City councillors are investigating links which could lead to Oxford being twinned with towns in the Middle East.

Friendship links are being proposed between Oxford and Ramallah, a city in the occupied West Bank, and Neve Shalom/Wahat al-Salam in Israel -- despite fears about the political sensitivity of the move.

An Oxford-Ramallah Friendship Association has been formed and contact made with Palestinian residents in the university town.

ORFA is establishing links between schools, hospitals, trade unions, faith groups and civic societies, and a delegation is planned for June.

The council is now asking its executive board to investigate friendship links between Oxford and the two locations, with a view to twinning in the future.

Mahmoud Hawari, of the Palestine Solidarity Campaign, added: "I hope this will make people in Oxford more aware of the plight of Palestinians and their fight for freedom."

Rabbi Eli Brackman, of the Cowley Road-based Chabad Society, urged the city council to be "hypersensitive", in case it appeared to support one side or the other.

He said: "If an official twinning did take place, then that could make a friendship link a political issue."

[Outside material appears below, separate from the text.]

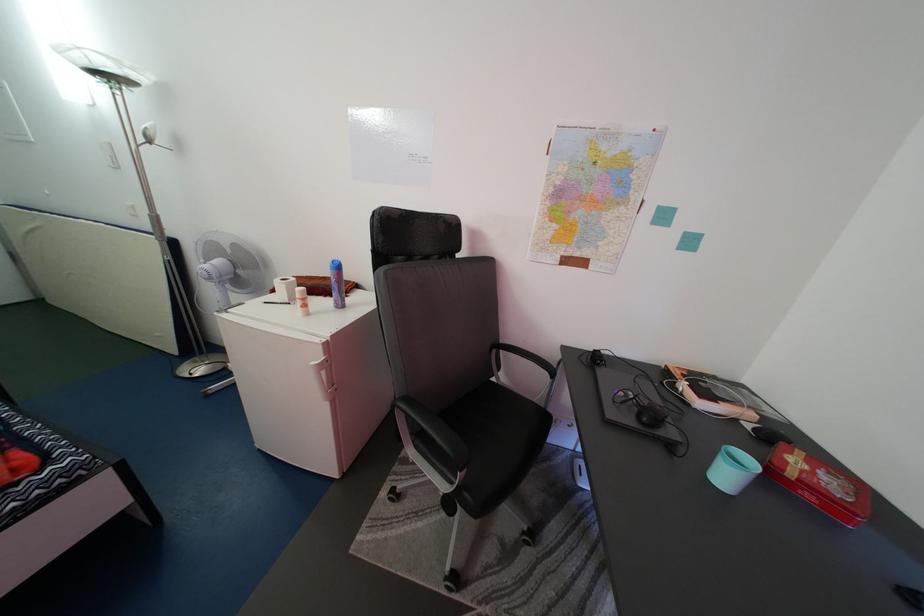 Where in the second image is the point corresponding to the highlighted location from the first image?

Labour councillor Rick Muir, who represents Hinksey Park ward, said the friendship link with Perm in Russia paved the way for a full twinning arrangement.

He added that by creating such links, the council sustained its hope "for a just and peaceful future for all of the people of the Middle East".

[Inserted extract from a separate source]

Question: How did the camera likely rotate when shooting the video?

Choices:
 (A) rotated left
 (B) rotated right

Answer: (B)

Labour councillor John Tanner said: "We need to show our support to the brave people from Oxford who will be visiting Ramallah in the next few months."

Ramallah, once mooted as a capital city for Palestine, suffered last year during the Israeli military occupation of the West Bank.

Green city councillor Craig Simmons said the council should take note of the inspiring example of the village of Neve Shalom/Wahat al-Salam, the "oasis of peace" in Israel where Jews and Arabs lived side by side.